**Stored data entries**

-*-*-

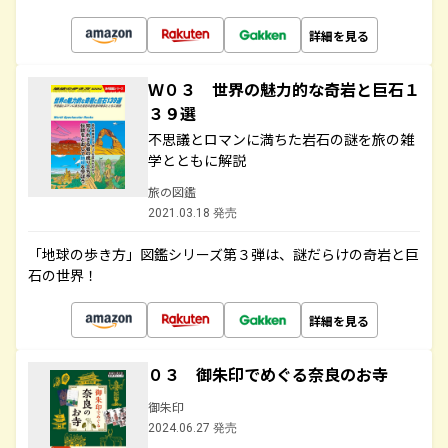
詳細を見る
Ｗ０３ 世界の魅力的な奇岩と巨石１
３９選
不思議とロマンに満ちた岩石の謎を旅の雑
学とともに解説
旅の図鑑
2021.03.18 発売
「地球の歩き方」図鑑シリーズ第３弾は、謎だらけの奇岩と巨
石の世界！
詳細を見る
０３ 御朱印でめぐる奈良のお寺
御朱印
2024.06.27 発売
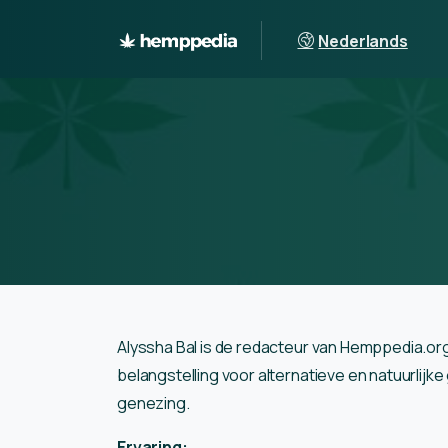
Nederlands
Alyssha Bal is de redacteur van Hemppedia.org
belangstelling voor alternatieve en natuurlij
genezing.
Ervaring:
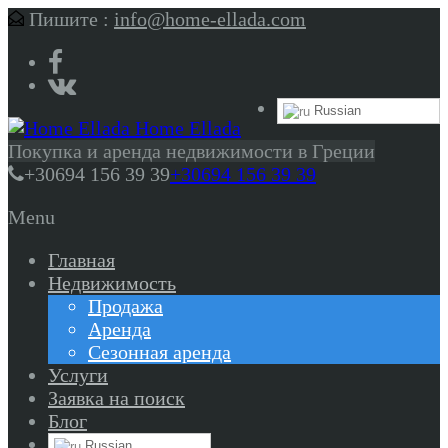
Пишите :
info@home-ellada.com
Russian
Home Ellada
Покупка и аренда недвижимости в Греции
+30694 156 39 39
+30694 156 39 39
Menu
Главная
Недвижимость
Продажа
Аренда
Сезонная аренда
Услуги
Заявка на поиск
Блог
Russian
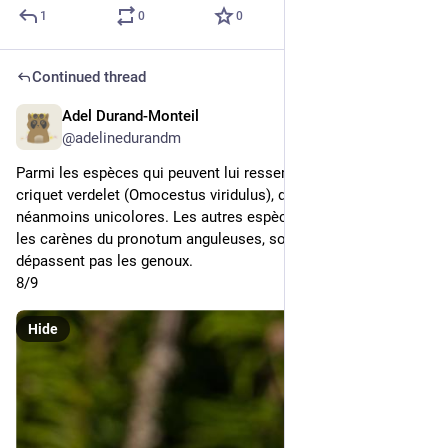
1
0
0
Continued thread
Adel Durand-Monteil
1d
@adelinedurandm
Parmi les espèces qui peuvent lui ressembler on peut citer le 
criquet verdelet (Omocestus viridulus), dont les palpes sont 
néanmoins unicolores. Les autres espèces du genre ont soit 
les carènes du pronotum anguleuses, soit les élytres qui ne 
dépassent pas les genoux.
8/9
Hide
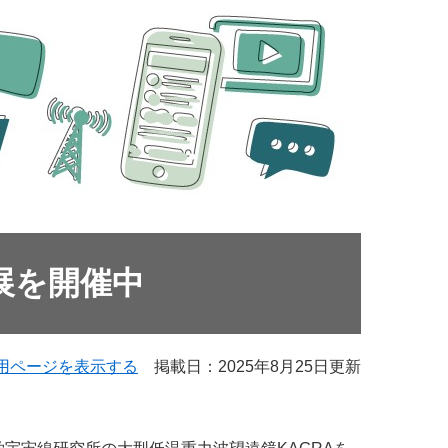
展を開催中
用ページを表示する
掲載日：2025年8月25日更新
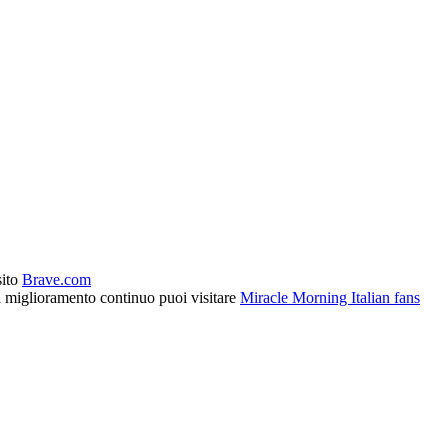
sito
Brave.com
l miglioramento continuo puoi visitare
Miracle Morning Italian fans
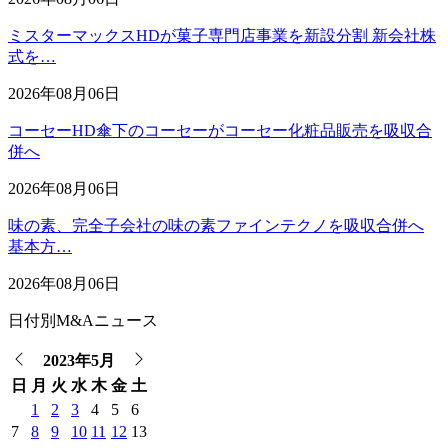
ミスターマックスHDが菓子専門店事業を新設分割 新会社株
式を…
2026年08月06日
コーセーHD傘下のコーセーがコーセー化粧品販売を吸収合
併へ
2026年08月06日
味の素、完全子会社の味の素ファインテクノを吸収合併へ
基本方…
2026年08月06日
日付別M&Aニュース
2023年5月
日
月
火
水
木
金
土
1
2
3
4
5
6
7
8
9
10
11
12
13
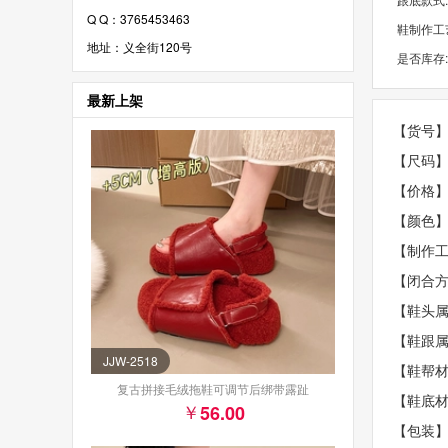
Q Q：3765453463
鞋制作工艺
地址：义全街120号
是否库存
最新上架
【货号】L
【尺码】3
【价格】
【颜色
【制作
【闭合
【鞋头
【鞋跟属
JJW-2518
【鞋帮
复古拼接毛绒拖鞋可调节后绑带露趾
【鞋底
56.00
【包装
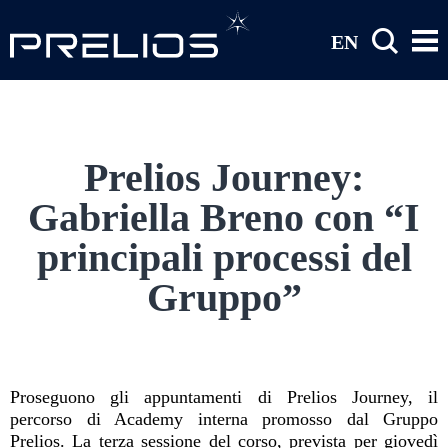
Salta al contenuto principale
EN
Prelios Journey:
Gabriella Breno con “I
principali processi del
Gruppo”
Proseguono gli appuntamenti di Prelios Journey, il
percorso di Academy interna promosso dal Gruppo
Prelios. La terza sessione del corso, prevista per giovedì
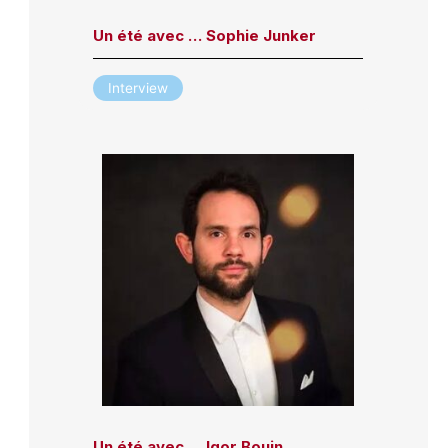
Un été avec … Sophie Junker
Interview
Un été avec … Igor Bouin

-*-*-

**WHAT IS NEEDED**
If a line in the records above holds the string "Gruppo", copy it out.

**RESULT**
Gruppo”
percorso di Academy interna promosso dal Gruppo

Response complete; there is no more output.